In the reset, health, environment, and sustainability need to be addressed holistically, Clark said.
"The Planetary Health framework is as good a framework as any. It's very consistent with the general direction of the sustainable development goals, the Paris Agreement, and the other good global agreements that are out there."
The Rockefeller Foundation-Lancet Commission on Planetary Health says human health and the health of the planet are inextricably linked, and that civilisation depends on human health, flourishing natural systems, and the wise care of natural resources.
"The worst thing to do is despair because we do have opportunities to reset and build back better everywhere," Clark said.
She said COVID-19 has offered the chance to learn that a pandemic can't be dealt with "effectively" without the ability to "rapidly activate" public health infrastructure.
"You grieve, really, for a society like the United Kingdom with one of the world's older, comprehensive national health services, brought to its knees by a failure in public health."
"[There should be a focus on] building and maintaining a public health system with infrastructure that can snap into action, pandemic readiness - it's not going to be the first time that we face this, it will come again," Clark said.
Epidemiologist Professor Michael Baker also spoke at the symposium and said many people are thinking about opportunities the broad post-COVID-19 reset offers, such as focussing on better management in major global health threats.
"Most New Zealanders want a green recovery, according to survey data, and also want a more equitable society, which really does assist in mounting a far more effective collective action against these threats," he said.
When thinking about the reset, he said it's important to think about the things that have a positive impact on public health equity and sustainability, and also what issues are advanced by the COVID-19 response. He added not everything is affected by it, but he started putting a list together of social issues that became more possible to tackle during this period.
"I know a number of people remarked on the fact that homelessness suddenly vanished, not entirely, but was largely managed during that period," Baker said.
As of August last year, all of Auckland's rough sleepers were housed in temporary accommodation for what was believed to be the first time ever.
"I think we became aware of the improved air quality, reduced commuting, and so on, particularly during the lockdown," he added.

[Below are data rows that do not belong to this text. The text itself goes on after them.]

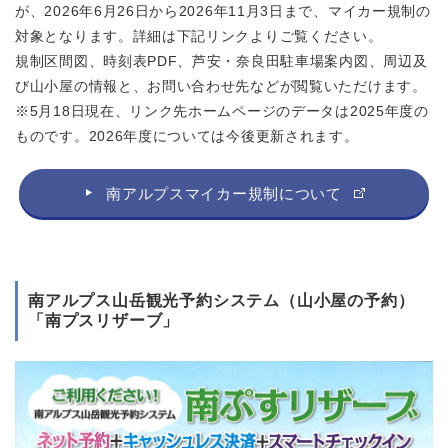
が、2026年6月26日から2026年11月3日まで、マイカー規制の
対象となります。詳細は下記リンクよりご覧ください。
規制区間図、時刻表PDF、芦安・奈良田駐車場案内図、周辺及
び山小屋の情報と、お問い合わせ先などが閲覧いただけます。
※5月18日現在、リンク先ホームページのデータは2025年度の
ものです。2026年度については今後更新されます。
南アルプスマイカー規制について
南アルプス山岳観光予約システム（山小屋の予約）
「南プスリザーブ」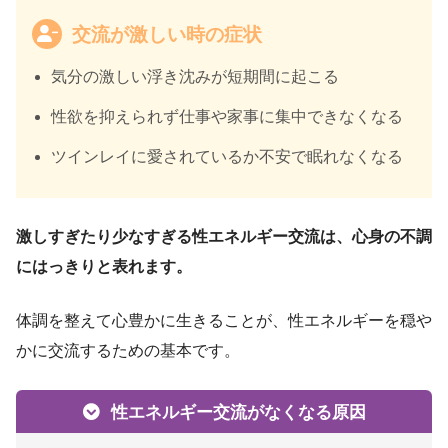
交流が激しい時の症状
気分の激しい浮き沈みが短期間に起こる
性欲を抑えられず仕事や家事に集中できなくなる
ツインレイに愛されているか不安で眠れなくなる
激しすぎたり少なすぎる性エネルギー交流は、心身の不調
にはっきりと表れます。
体調を整えて心豊かに生きることが、性エネルギーを穏や
かに交流するための基本です。
性エネルギー交流がなくなる原因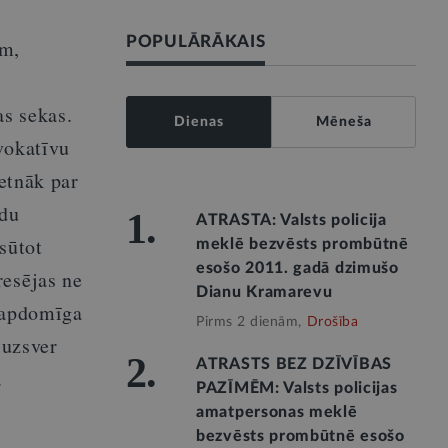
POPULĀRĀKAIS
am,
as sekas.
Dienas
Mēneša
vokatīvu
ietnāk par
ādu
1.
ATRASTA: Valsts policija
sūtot
meklē bezvēsts prombūtnē
esošo 2011. gadā dzimušo
resējas ne
Dianu Kramarevu
neapdomīga
Pirms 2 dienām,
Drošība
 uzsver
2.
ATRASTS BEZ DZĪVĪBAS
.
PAZĪMĒM: Valsts policijas
amatpersonas meklē
bezvēsts prombūtnē esošo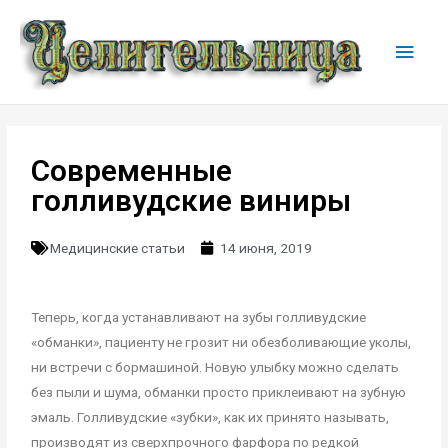
Современные
голливудские виниры
Медицинские статьи
14 июня, 2019
Теперь, когда устанавливают на зубы голливудские
«обманки», пациенту не грозит ни обезболивающие уколы,
ни встречи с бормашиной. Новую улыбку можно сделать
без пыли и шума, обманки просто приклеивают на зубную
эмаль. Голливудские «зубки», как их принято называть,
производят из сверхпрочного фарфора по редкой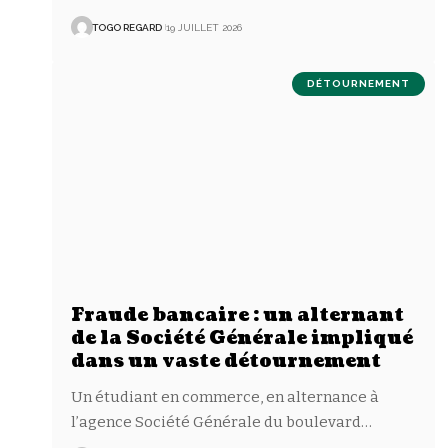
TOGO REGARD
19 JUILLET 2026
DÉTOURNEMENT
Fraude bancaire : un alternant
de la Société Générale impliqué
dans un vaste détournement
Un étudiant en commerce, en alternance à
l’agence Société Générale du boulevard
…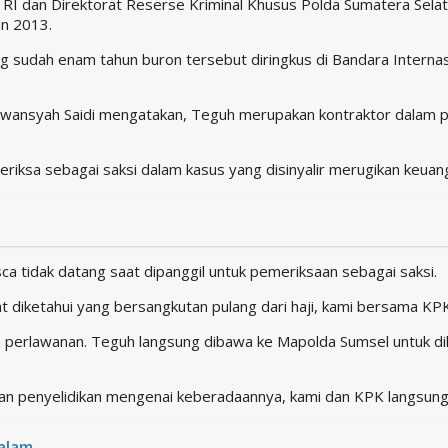
RI dan Direktorat Reserse Kriminal Khusus Polda Sumatera Sela
n 2013.
 sudah enam tahun buron tersebut diringkus di Bandara Interna
erwansyah Saidi mengatakan, Teguh merupakan kontraktor dala
iksa sebagai saksi dalam kasus yang disinyalir merugikan keuanga
 tidak datang saat dipanggil untuk pemeriksaan sebagai saksi.
 diketahui yang bersangkutan pulang dari haji, kami bersama KP
 perlawanan. Teguh langsung dibawa ke Mapolda Sumsel untuk dila
an penyelidikan mengenai keberadaannya, kami dan KPK langsung
alam.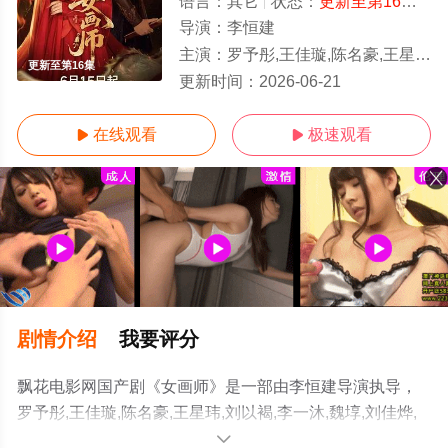
语言：
其它
状态：
更新至第16集
- 
导演：
李恒建
主演：
罗予彤,王佳璇,陈名豪,王星玮,刘以褐,李一沐,魏埻,刘佳烨,汪芦云,栾竣淏,吴锦霓,刘旺
更新至第16集
更新时间：
2026-06-21
在线观看
极速观看


剧情介绍
我要评分
飘花电影网国产剧《女画师》是一部由李恒建导演执导，
罗予彤,王佳璇,陈名豪,王星玮,刘以褐,李一沐,魏埻,刘佳烨,
汪芦云,栾竣淏,吴锦霓,刘旺豪等演员精彩演绎的大陆电视
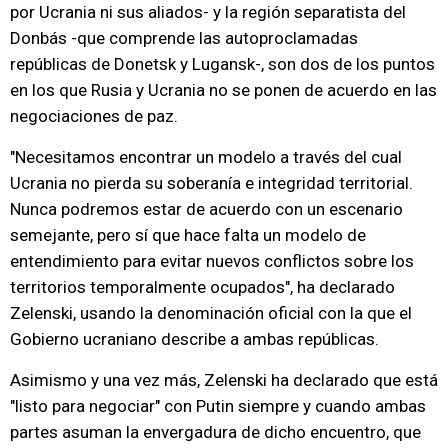
por Ucrania ni sus aliados- y la región separatista del
Donbás -que comprende las autoproclamadas
repúblicas de Donetsk y Lugansk-, son dos de los puntos
en los que Rusia y Ucrania no se ponen de acuerdo en las
negociaciones de paz.
"Necesitamos encontrar un modelo a través del cual
Ucrania no pierda su soberanía e integridad territorial.
Nunca podremos estar de acuerdo con un escenario
semejante, pero sí que hace falta un modelo de
entendimiento para evitar nuevos conflictos sobre los
territorios temporalmente ocupados", ha declarado
Zelenski, usando la denominación oficial con la que el
Gobierno ucraniano describe a ambas repúblicas.
Asimismo y una vez más, Zelenski ha declarado que está
"listo para negociar" con Putin siempre y cuando ambas
partes asuman la envergadura de dicho encuentro, que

The collective action of lockdown also meant New Zealand had its lowest level of meningococcal disease for 25 years, the flu season "vanished", excess winter mortality disappeared, which saved 1500 lives during the year, and people started thinking more about connectedness, food sovereignty, the benefits of universal basic income, and the quality and safety of workplaces, Baker said.
He also spoke about New Zealand's "world-leading response" when choosing to eliminate the virus rather than suppress it, and said this could help us in the future.
"I think the fact that New Zealand demonstrated this amazing agency over managing the COVID response does create new opportunities for us. I think it's also demonstrated the power of reinformed government and the link between science and leadership."